I recently made my last foray into the fields to clear out the brussel sprouts before a super hard frost takes them away. My husband harvested the last of the spinach so that I can freeze some spanokopita. I’ve tried twice now on the spinach, feta, phyllo layered pie and each time the 9X12 pan got eaten before it ever hit the freezer. I love this dish as a Christmas appetizer and we often do not have garbage bags full of baby spinach during the holiday season. So stock up I must.
It was the first Saturday since the beginning of May that we could call our own as market ended for us last week. It was a sunny, warm, November day (I can honestly say that I can’t remember ever saying November, sun and warm in the same sentence before). Our children played in the mud. Life was pretty good.
As I made my way down the row of brussel sprouts plants I remarked on the pure joy I was getting out of being there, doing this. Wasn’t this the same job that had drained me of all joy just weeks prior? And yet, here I was, in heaven. Upon further examination (cause you know I couldn’t leave it unexamined), I realized the joy came from not worrying about how many pints I would pick. What the labour costs would be if we paid someone to do it. What we would price them at. Whether they would all sell and how I would preserve them to prevent any waste if they didn’t sell. I loved that the only concerns for that moment were between my hands, my knees, this plant and our dinner table.
This was always the part of farming that made my heart sing and my spirits soar. Feeding the family. Feeding the neighbours, or the food bank or our parents or nephews or dogs or friends would be fine too. It is the business of it all that doesn’t suit my fancy.
I have always wondered whether it is possible to create a business out of your life’s dream and still get enjoyment from the process. I suppose it depends how you go about it and what motivates you. If money thrills you then the business would be the beginning and end of it perhaps. If the creation aspects were the only parts that got you going, then making money from it could be a bit of a problem. But if you know this in advance, perhaps there are ways around spoiling your passion with business that I have not found yet.
As a songwriter in my thirties, I marveled at the very talented people who put their music out there and toured their little hearts out without losing themselves. Or perhaps they did and hid it well. One friend of mine who found great success in the UK and Canada agreed how lonely a life it was to be on a stage singing to a crowd of people. Nobody every talks about this.
I recall standing alone in a bar in Toronto one night, it was nearing midnight (an hour that I have never done that well at) and I was getting ready to go on stage. This was probably the pinnacle of my foray into the musical industry. The best gig I’d had to date. It was at this moment that I realized that this life was not for me. I was a homebody. An early-riser. And someone who did not care for performing exactly. I enjoyed the community of musicians around me and the songwriting process, but not the actual delivery of the songs. Perhaps if I could have been smart and hired a publicist and a tour manager, this would have allowed me better to focus on songwriting and my relationship with my instruments. Instead, I felt drained and overwhelmed from it all.

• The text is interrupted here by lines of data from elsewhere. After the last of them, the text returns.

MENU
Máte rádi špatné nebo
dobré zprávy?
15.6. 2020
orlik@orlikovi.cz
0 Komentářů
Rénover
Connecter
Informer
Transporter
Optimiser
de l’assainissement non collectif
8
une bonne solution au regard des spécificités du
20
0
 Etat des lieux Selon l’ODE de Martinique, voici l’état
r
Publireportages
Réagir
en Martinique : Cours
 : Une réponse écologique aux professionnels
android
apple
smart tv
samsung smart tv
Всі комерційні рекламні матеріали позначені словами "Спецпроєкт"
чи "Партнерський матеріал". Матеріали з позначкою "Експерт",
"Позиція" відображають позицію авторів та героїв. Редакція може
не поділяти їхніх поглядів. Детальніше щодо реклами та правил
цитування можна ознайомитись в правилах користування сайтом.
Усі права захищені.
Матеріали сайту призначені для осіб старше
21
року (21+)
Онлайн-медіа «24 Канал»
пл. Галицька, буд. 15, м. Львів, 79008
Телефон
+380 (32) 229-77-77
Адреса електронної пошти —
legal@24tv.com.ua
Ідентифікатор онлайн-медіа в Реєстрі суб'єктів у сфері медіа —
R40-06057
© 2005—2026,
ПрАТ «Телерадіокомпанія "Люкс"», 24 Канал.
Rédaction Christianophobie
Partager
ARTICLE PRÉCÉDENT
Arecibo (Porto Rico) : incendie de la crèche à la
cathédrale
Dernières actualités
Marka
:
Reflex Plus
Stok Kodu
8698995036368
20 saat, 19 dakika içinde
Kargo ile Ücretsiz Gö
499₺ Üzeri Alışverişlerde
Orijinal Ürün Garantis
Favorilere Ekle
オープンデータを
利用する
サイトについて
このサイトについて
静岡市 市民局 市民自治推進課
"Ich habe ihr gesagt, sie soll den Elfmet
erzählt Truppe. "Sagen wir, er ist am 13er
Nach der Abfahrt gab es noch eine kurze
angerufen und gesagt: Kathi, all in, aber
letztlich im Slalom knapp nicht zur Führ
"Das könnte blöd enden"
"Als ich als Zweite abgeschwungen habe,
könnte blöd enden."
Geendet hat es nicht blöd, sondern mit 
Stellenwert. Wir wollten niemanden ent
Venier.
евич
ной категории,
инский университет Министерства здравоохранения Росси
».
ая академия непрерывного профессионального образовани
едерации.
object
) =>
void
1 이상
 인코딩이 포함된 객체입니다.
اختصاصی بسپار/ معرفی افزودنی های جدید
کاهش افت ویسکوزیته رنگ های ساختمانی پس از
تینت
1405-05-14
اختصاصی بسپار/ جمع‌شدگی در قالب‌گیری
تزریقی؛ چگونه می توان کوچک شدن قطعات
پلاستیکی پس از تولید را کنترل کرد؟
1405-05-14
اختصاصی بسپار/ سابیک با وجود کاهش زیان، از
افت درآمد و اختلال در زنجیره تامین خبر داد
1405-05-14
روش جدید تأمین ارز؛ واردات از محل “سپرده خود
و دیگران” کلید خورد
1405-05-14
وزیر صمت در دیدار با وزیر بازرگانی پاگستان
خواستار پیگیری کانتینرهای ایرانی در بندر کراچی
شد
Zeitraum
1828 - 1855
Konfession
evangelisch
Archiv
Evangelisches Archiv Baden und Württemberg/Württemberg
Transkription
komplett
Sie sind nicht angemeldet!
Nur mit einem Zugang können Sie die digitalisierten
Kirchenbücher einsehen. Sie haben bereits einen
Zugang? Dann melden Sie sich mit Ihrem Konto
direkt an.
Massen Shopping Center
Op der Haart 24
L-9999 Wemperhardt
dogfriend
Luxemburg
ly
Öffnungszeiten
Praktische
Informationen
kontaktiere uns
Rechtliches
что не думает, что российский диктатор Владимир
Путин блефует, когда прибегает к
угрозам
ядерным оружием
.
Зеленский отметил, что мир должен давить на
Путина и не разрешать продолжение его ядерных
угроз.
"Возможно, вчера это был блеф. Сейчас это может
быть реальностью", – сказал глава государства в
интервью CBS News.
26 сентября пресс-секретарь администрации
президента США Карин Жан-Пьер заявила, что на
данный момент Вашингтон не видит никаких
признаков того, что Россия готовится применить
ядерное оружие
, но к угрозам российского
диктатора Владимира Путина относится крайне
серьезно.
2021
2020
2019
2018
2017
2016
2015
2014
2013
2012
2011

Drained and overwhelmed. Doesn’t that sound familiar?
I now know I’m not someone who fares well with making a business around my artistic endeavours. My creative self is a free-agent and needs to fly without limits or boundaries or schedules. That said, there is a side of me that thrives on driving towards big, lofty things. Not expectations. But grand ideas about possibilities. Contradictory, I know. I want to learn how to bridge the gap so that I can continue to do the things I love without having them consume me.
So somewhere between the songs and the brussel sprouts, I found joy again where I had grown weary. There is hope for me yet.
I want so badly to remember what it was like to write songs for the pure joy of it. They once came to me like a voice from the heavens and guided me through anything if I’d let them. I never felt like their driver.
I once hated brussel sprouts. I was that kid who ate one a year because I had to try everything on my plate. Now I have discovered that they are an extreme delight and I can’t get enough of them. Perhaps it is how they are grown here or picked or stored that makes them sweet, not bitter. Bursts of gorgeous, buttery, baby cabbage without need for the butter. My son can eat a dozen of them in one sitting.
So this is the moral of my story. There is joy to be found where there was once fear. Where hate once dwelled, a love can grow. What was drained can be filled again. What was overwhelmed can be renewed.
And November can be warm and sunny, especially when you least expect it.